In their practice, the two usually worked with local developers, collaborating mainly with two brothers, John L. Warren and Bates Warren, most often designing speculative residential buildings. Bates Warren had married George Bell’s sister, Lisette, in 1897. The firm of Hunter & Bell left behind a legacy of handsome and solid structures, designing rowhouses, single homes, and apartment houses (along with some commercial properties) in a variety of styles, but most often using the Classical Revival motif. Their work ranged from more modest middle-class buildings to top-level luxury ones. And although their facades were usually done within a traditional style, they generally planned their structures using the most modern of construction techniques. Almost all of their larger buildings are of brick with a reinforced concrete interior, which was then a relatively new construction method. (After World War I, a related design firm continued on for a brief time, as Bell & Rich.)

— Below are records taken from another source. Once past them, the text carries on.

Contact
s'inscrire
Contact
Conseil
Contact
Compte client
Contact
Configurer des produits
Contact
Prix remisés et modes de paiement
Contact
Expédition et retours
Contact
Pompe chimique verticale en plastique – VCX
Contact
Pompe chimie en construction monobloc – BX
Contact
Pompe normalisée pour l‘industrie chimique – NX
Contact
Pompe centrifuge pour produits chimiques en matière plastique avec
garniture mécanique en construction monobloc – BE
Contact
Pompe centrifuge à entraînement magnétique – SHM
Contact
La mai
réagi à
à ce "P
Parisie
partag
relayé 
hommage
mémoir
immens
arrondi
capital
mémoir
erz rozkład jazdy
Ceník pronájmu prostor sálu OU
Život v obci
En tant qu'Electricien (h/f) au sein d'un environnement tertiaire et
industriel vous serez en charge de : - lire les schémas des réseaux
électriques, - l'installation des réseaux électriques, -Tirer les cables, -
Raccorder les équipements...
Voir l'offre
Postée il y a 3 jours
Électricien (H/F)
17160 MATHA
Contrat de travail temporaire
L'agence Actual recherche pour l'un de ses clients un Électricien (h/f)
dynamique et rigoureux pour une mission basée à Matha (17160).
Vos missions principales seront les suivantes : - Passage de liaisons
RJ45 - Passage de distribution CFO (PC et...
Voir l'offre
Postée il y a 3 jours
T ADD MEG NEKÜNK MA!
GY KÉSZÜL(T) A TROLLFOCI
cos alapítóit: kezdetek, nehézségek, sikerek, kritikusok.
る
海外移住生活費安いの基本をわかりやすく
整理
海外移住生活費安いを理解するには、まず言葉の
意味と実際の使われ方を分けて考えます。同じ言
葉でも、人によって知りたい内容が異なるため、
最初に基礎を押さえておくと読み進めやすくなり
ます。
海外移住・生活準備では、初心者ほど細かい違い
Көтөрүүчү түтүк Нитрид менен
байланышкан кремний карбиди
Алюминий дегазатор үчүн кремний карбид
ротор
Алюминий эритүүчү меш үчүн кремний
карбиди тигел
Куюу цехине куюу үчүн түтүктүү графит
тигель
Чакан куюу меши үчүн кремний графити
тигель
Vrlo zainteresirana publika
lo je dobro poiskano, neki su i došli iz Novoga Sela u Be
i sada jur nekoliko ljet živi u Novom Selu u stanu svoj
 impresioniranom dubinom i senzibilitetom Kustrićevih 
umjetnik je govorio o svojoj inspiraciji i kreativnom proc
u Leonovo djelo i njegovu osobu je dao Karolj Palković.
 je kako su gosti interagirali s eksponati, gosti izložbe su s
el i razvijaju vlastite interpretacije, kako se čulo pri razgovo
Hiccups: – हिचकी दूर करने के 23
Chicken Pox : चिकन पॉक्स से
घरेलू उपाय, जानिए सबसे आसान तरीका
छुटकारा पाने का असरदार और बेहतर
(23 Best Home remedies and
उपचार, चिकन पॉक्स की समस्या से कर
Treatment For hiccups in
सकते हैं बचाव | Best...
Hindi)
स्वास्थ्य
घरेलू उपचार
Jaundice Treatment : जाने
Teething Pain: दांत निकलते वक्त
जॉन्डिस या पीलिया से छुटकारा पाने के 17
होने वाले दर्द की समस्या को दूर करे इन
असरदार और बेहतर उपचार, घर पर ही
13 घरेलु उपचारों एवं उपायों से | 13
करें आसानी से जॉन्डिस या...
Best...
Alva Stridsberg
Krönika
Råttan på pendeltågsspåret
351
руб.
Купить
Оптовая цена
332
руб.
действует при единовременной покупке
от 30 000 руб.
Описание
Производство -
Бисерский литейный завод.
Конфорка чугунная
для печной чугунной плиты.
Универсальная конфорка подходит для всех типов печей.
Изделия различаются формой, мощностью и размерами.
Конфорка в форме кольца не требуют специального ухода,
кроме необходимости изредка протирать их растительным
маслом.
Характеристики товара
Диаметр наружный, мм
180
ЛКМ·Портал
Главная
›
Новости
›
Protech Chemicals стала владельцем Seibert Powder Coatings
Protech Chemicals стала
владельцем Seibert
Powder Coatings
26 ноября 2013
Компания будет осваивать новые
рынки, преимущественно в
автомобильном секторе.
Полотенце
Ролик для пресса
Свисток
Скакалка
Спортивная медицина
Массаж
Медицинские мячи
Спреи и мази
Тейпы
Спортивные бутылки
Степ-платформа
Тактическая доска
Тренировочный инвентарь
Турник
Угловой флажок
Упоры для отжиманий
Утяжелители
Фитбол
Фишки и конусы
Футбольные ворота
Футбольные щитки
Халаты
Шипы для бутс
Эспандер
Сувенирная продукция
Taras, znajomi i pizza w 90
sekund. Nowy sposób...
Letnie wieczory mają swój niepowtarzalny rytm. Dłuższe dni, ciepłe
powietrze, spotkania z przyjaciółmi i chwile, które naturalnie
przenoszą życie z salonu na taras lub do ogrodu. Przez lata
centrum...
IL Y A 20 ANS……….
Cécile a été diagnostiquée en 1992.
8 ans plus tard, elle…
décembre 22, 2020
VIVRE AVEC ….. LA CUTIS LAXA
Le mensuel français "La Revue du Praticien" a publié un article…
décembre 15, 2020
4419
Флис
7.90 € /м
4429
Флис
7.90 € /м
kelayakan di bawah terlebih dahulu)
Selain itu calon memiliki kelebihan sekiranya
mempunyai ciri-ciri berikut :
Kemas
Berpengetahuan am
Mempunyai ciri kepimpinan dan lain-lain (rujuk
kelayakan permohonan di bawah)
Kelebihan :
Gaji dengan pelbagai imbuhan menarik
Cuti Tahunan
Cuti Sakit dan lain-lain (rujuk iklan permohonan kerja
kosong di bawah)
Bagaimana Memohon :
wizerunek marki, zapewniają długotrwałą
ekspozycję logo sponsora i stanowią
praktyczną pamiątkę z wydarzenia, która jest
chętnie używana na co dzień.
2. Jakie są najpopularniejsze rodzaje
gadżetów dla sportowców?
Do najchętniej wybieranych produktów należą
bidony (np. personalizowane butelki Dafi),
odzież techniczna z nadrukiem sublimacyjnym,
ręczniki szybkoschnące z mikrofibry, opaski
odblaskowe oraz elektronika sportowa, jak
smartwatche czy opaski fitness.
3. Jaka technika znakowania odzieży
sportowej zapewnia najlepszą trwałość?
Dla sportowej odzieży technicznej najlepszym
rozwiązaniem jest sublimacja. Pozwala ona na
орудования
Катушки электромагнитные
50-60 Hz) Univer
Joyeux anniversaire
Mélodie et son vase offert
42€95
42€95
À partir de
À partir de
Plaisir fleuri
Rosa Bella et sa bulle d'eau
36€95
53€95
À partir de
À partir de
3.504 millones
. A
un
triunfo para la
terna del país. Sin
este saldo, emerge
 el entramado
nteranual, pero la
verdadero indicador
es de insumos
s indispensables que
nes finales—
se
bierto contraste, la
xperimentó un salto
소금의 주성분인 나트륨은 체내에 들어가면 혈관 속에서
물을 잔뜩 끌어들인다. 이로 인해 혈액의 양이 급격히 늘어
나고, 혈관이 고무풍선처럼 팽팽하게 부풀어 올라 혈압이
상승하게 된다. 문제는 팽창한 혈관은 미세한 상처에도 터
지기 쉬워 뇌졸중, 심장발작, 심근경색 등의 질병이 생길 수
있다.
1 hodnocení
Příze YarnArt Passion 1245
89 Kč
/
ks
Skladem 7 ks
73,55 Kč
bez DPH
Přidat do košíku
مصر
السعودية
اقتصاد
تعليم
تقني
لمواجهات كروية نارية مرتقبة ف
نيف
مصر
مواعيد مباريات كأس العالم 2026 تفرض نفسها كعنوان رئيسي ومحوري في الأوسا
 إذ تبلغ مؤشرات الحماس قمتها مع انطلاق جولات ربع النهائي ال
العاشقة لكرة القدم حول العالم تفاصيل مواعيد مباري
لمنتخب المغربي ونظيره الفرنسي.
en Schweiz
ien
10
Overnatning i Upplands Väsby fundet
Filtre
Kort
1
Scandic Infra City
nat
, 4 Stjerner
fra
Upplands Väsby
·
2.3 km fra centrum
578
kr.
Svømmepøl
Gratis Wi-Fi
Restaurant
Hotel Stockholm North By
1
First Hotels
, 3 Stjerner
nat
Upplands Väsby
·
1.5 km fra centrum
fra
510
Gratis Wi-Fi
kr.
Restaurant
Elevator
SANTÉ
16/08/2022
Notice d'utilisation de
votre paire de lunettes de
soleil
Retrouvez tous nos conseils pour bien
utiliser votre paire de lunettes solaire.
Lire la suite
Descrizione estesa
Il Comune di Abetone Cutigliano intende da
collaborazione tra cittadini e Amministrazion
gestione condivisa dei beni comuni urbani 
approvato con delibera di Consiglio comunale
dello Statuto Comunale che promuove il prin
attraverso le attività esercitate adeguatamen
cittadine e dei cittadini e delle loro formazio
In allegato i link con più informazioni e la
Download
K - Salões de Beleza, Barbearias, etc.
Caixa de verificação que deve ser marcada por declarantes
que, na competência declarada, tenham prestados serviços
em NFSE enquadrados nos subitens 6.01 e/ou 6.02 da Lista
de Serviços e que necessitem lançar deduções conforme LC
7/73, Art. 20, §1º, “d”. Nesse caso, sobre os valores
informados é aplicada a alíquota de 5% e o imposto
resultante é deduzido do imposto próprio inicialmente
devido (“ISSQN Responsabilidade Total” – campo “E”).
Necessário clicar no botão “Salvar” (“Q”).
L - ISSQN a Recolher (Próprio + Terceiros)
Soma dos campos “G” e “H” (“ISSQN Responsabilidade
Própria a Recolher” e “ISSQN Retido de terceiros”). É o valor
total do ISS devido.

Several of Hunter & Bell's structures, such as 2029 Connecticut Avenue, NW, have received official historic designations. The firm designed a bit over 50 low-rise and mid-rise apartment buildings; most still exist. And many of the larger of these have now been converted into condominiums or cooperatives, including some of the earliest cooperatives in Washington, such as the Stafford and the Lambert buildings on Lanier Place in the Lanier Heights neighborhood.